Hansen, Premier Paul Okalik, and Leona Aglukkaq, the health and social services minister, officially signed the agreement at a news conference June 6. The deal was announced in March, but Hansen’s flight north was cancelled by bad weather.
The government will spend $100,000 over five years to found a “Nunavut Solutions Team” that will work on ways to increase wheelchair accessibility in the territory.
“We look forward to working with our partners in government and the community in Nunavut to improve the quality of life of people with spinal cord injury and related disabilities and advance research towards a cure in the future,” Hansen said in a news release.

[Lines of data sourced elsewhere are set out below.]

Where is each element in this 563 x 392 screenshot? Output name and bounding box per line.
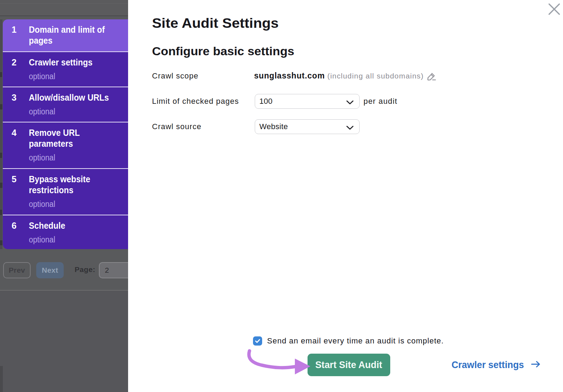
next-button[interactable]: Next: [36, 262, 64, 278]
crawler-settings-link[interactable]: Crawler settings: [450, 354, 541, 376]
close-icon[interactable]: [548, 2, 561, 16]
step-title: Schedule: [29, 220, 111, 231]
modal-title: Site Audit Settings: [152, 15, 279, 31]
backdrop-text-fragment: [0, 183, 2, 188]
annotation-arrow: [243, 348, 313, 380]
prev-button-label: Prev: [9, 266, 25, 274]
step-optional-tag: optional: [29, 152, 111, 163]
start-site-audit-label: Start Site Audit: [315, 360, 382, 371]
backdrop-header-divider: [0, 15, 128, 16]
crawler-settings-link-label: Crawler settings: [451, 360, 524, 371]
step-optional-tag: optional: [29, 106, 111, 117]
limit-label: Limit of checked pages: [152, 97, 239, 106]
step-title: Remove URL parameters: [29, 127, 111, 149]
step-number: 5: [12, 174, 17, 185]
crawl-scope-value: sunglasshut.com (including all subdomain…: [254, 71, 424, 81]
backdrop-text-fragment: [0, 153, 2, 158]
limit-select-value: 100: [255, 97, 273, 106]
site-audit-wizard-steps: 1 Domain and limit of pages 2 Crawler se…: [3, 19, 128, 249]
crawl-scope-label: Crawl scope: [152, 71, 254, 81]
email-checkbox-label: Send an email every time an audit is com…: [267, 336, 444, 346]
step-title: Crawler settings: [29, 57, 111, 68]
step-number: 1: [12, 24, 17, 35]
arrow-right-icon: [531, 360, 541, 369]
crawl-source-select[interactable]: Website: [255, 119, 360, 134]
backdrop-bottom-area: [0, 291, 128, 392]
step-optional-tag: optional: [29, 199, 111, 209]
backdrop-top-line: [0, 3, 128, 4]
step-domain-and-limit-of-pages[interactable]: 1 Domain and limit of pages: [3, 19, 128, 51]
email-checkbox[interactable]: [253, 336, 262, 346]
per-audit-label: per audit: [363, 97, 397, 106]
step-bypass-website-restrictions[interactable]: 5 Bypass website restrictions optional: [3, 168, 128, 215]
crawl-source-select-value: Website: [255, 122, 288, 131]
step-schedule[interactable]: 6 Schedule optional: [3, 215, 128, 249]
step-number: 6: [12, 220, 17, 231]
step-title: Bypass website restrictions: [29, 174, 111, 196]
prev-button[interactable]: Prev: [3, 262, 31, 278]
step-number: 3: [12, 92, 17, 103]
crawl-scope-domain: sunglasshut.com: [254, 71, 325, 80]
step-remove-url-parameters[interactable]: 4 Remove URL parameters optional: [3, 122, 128, 168]
backdrop-text-fragment: [0, 210, 2, 215]
step-number: 2: [12, 57, 17, 68]
page-number-input[interactable]: [99, 262, 132, 278]
crawl-source-label: Crawl source: [152, 122, 201, 131]
background-pagination: Prev Next Page:: [0, 262, 128, 278]
step-optional-tag: optional: [29, 71, 111, 82]
crawl-scope-note: (including all subdomains): [325, 72, 424, 80]
site-audit-settings-modal: Site Audit Settings Configure basic sett…: [128, 0, 563, 392]
backdrop-corner-shade: [0, 366, 3, 392]
step-title: Allow/disallow URLs: [29, 92, 111, 103]
chevron-down-icon: [346, 125, 354, 131]
backdrop-text-fragment: [0, 72, 2, 77]
chevron-down-icon: [346, 100, 354, 106]
limit-select[interactable]: 100: [255, 94, 360, 109]
step-title: Domain and limit of pages: [29, 24, 111, 46]
start-site-audit-button[interactable]: Start Site Audit: [308, 354, 390, 376]
step-number: 4: [12, 127, 17, 138]
backdrop-text-fragment: [0, 104, 2, 109]
page-label: Page:: [75, 265, 95, 274]
backdrop-top-band: [0, 0, 128, 15]
limit-of-checked-pages-row: Limit of checked pages 100 per audit: [152, 94, 539, 109]
step-crawler-settings[interactable]: 2 Crawler settings optional: [3, 51, 128, 87]
next-button-label: Next: [42, 266, 58, 274]
crawl-source-row: Crawl source Website: [152, 119, 539, 135]
section-heading: Configure basic settings: [152, 44, 294, 58]
crawl-scope-row: Crawl scope sunglasshut.com (including a…: [152, 71, 539, 81]
email-notification-row: Send an email every time an audit is com…: [253, 336, 444, 346]
step-optional-tag: optional: [29, 234, 111, 245]
edit-pencil-icon[interactable]: [427, 71, 436, 81]
step-allow-disallow-urls[interactable]: 3 Allow/disallow URLs optional: [3, 87, 128, 122]
backdrop-text-fragment: [0, 240, 2, 245]
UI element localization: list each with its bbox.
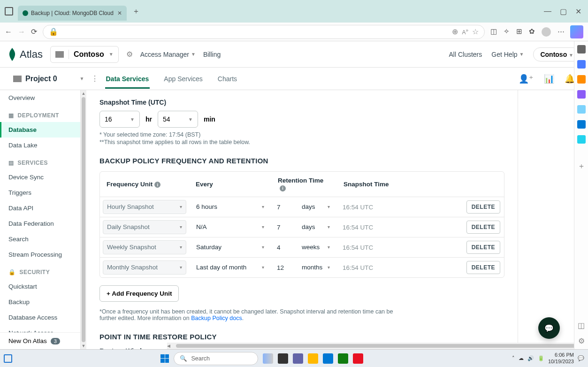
hr-label: hr — [145, 115, 152, 123]
browser-nav-bar: ← → ⟳ 🔒 ⊕ A» ☆ ◫ ✧ ⊞ ✿ ⋯ — [0, 23, 588, 41]
project-selector[interactable]: Project 0 ▼ — [13, 75, 84, 83]
sidebar-item-data-federation[interactable]: Data Federation — [0, 216, 80, 231]
retention-unit-select[interactable]: days▾ — [298, 200, 334, 214]
every-select[interactable]: N/A▾ — [192, 220, 268, 234]
add-sidebar-icon[interactable]: ＋ — [578, 161, 585, 171]
frequency-unit-select[interactable]: Hourly Snapshot▾ — [103, 200, 186, 214]
sidebar-item-backup[interactable]: Backup — [0, 294, 80, 310]
snapshot-time-value: 16:54 UTC — [340, 264, 376, 271]
favorite-icon[interactable]: ☆ — [472, 27, 479, 36]
sidebar-section-services: ▤ SERVICES — [0, 153, 80, 169]
back-icon[interactable]: ← — [5, 28, 12, 36]
sidebar-item-data-lake[interactable]: Data Lake — [0, 138, 80, 153]
info-icon[interactable]: i — [154, 182, 160, 188]
sidebar-item-device-sync[interactable]: Device Sync — [0, 169, 80, 185]
org-selector[interactable]: Contoso ▼ — [50, 46, 119, 63]
info-icon[interactable]: i — [280, 185, 286, 191]
office-icon[interactable] — [577, 105, 586, 114]
outlook-icon[interactable] — [577, 120, 586, 129]
settings-icon[interactable]: ⚙ — [578, 336, 585, 345]
snapshot-applies-note: **This snapshot time applies to all rows… — [99, 139, 504, 145]
more-icon[interactable]: ⋯ — [557, 27, 565, 37]
chat-fab[interactable]: 💬 — [538, 317, 560, 339]
every-select[interactable]: Last day of month▾ — [192, 260, 268, 275]
tab-app-services[interactable]: App Services — [163, 69, 203, 89]
retention-unit-select[interactable]: months▾ — [298, 260, 334, 275]
retention-unit-select[interactable]: days▾ — [298, 220, 334, 234]
extensions-icon[interactable]: ✿ — [529, 27, 535, 37]
frequency-unit-select[interactable]: Daily Snapshot▾ — [103, 220, 186, 234]
tab-charts[interactable]: Charts — [217, 69, 238, 89]
tab-overview-icon[interactable] — [5, 7, 13, 15]
split-screen-icon[interactable]: ◫ — [490, 27, 497, 37]
font-icon[interactable]: A» — [462, 28, 468, 36]
new-tab-button[interactable]: ＋ — [132, 7, 140, 16]
leaf-icon — [8, 48, 17, 61]
favorites-bar-icon[interactable]: ✧ — [504, 27, 510, 37]
folder-icon — [13, 76, 22, 82]
billing-link[interactable]: Billing — [203, 51, 221, 58]
sidebar-item-stream-processing[interactable]: Stream Processing — [0, 247, 80, 262]
min-label: min — [204, 115, 215, 123]
close-tab-icon[interactable]: ✕ — [114, 10, 122, 16]
subheader: Project 0 ▼ ⋮ Data Services App Services… — [0, 68, 588, 90]
search-icon[interactable] — [577, 45, 586, 54]
get-help-link[interactable]: Get Help ▼ — [491, 51, 524, 58]
sidebar-new-on-atlas[interactable]: New On Atlas 3 — [0, 332, 80, 349]
sidebar-overview[interactable]: Overview — [0, 90, 80, 106]
tab-data-services[interactable]: Data Services — [105, 69, 150, 89]
profile-icon[interactable] — [542, 27, 551, 37]
delete-row-button[interactable]: DELETE — [466, 241, 500, 254]
delete-row-button[interactable]: DELETE — [466, 221, 500, 234]
content-hscrollbar[interactable]: ◀ ▶ — [167, 343, 588, 349]
minimize-icon[interactable]: — — [544, 7, 551, 16]
address-bar[interactable]: 🔒 ⊕ A» ☆ — [43, 25, 485, 39]
all-clusters-link[interactable]: All Clusters — [449, 51, 482, 58]
retention-unit-select[interactable]: weeks▾ — [298, 240, 334, 254]
sidebar-item-quickstart[interactable]: Quickstart — [0, 279, 80, 294]
pitr-title: POINT IN TIME RESTORE POLICY — [99, 333, 504, 341]
atlas-logo[interactable]: Atlas — [8, 48, 43, 61]
sidebar-item-data-api[interactable]: Data API — [0, 200, 80, 216]
hide-sidebar-icon[interactable]: ◫ — [578, 321, 585, 330]
sidebar-item-search[interactable]: Search — [0, 231, 80, 247]
delete-row-button[interactable]: DELETE — [466, 200, 500, 214]
sidebar-item-triggers[interactable]: Triggers — [0, 185, 80, 200]
user-menu[interactable]: Contoso ▼ — [533, 47, 580, 61]
sidebar-item-database[interactable]: Database — [0, 122, 80, 138]
sidebar-item-network-access[interactable]: Network Access — [0, 325, 80, 332]
every-select[interactable]: 6 hours▾ — [192, 200, 268, 214]
shopping-icon[interactable] — [577, 75, 586, 84]
sidebar-item-database-access[interactable]: Database Access — [0, 310, 80, 325]
sidebar-scrollbar[interactable]: ▲ ▼ — [81, 90, 86, 349]
hour-select[interactable]: 16▼ — [99, 111, 140, 128]
collections-icon[interactable]: ⊞ — [516, 27, 522, 37]
frequency-unit-select[interactable]: Monthly Snapshot▾ — [103, 260, 186, 275]
new-count-badge: 3 — [51, 338, 60, 344]
policy-section-title: BACKUP POLICY FREQUENCY AND RETENTION — [99, 157, 504, 165]
activity-icon[interactable]: 📊 — [544, 74, 554, 84]
browser-tab[interactable]: Backup | Cloud: MongoDB Cloud ✕ — [18, 6, 127, 21]
sidebar-section-deployment: ▦ DEPLOYMENT — [0, 106, 80, 122]
invite-user-icon[interactable]: 👤⁺ — [519, 74, 534, 84]
close-window-icon[interactable]: ✕ — [575, 7, 581, 16]
gear-icon[interactable]: ⚙ — [126, 50, 133, 59]
access-manager-link[interactable]: Access Manager ▼ — [140, 51, 196, 58]
every-select[interactable]: Saturday▾ — [192, 240, 268, 254]
sidebar: Overview ▦ DEPLOYMENT Database Data Lake… — [0, 90, 81, 349]
maximize-icon[interactable]: ▢ — [560, 7, 567, 16]
backup-policy-docs-link[interactable]: Backup Policy docs — [191, 315, 242, 321]
kebab-menu-icon[interactable]: ⋮ — [91, 74, 99, 83]
minute-select[interactable]: 54▼ — [158, 111, 198, 128]
delete-row-button[interactable]: DELETE — [466, 261, 500, 274]
bell-icon[interactable]: 🔔 — [565, 74, 575, 84]
reload-icon[interactable]: ⟳ — [31, 27, 37, 36]
copilot-icon[interactable] — [570, 25, 583, 38]
add-frequency-button[interactable]: + Add Frequency Unit — [99, 285, 179, 302]
frequency-unit-select[interactable]: Weekly Snapshot▾ — [103, 240, 186, 254]
tag-icon[interactable] — [577, 60, 586, 69]
policy-row: Daily Snapshot▾N/A▾7days▾16:54 UTCDELETE — [100, 217, 504, 237]
people-icon[interactable] — [577, 90, 586, 99]
send-icon[interactable] — [577, 135, 586, 144]
zoom-icon[interactable]: ⊕ — [452, 27, 458, 36]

Aglukkaq said the Rick Hansen will provide expert knowledge to the Nunavut Solutions Team and will spend all of the $100,000 within Nunavut
Rick Hansen, Premier Paul Okalik, and Leona Aglukkaq, the health and social services minister, sign a partnership between the Rick Hansen Foundation and the Government of Nunavut at the legislature in Iqaluit June 6. The Government of Nunavut will spend $100,000 over five years on initiatives for disabled Nunavummiut with “expert knowledge” provided by the foundation.
In 1987, Hansen circled the globe in a wheelchair to raise awareness and money for spinal cord injuries. His trip to Nunavut coincided with the 20th anniversary of the Man In Motion world tour.
“His tour inspired us to see the world through his eyes and to address accessibility in our own communities,” Okalik said. “Twenty years later, he is continuing his good work.”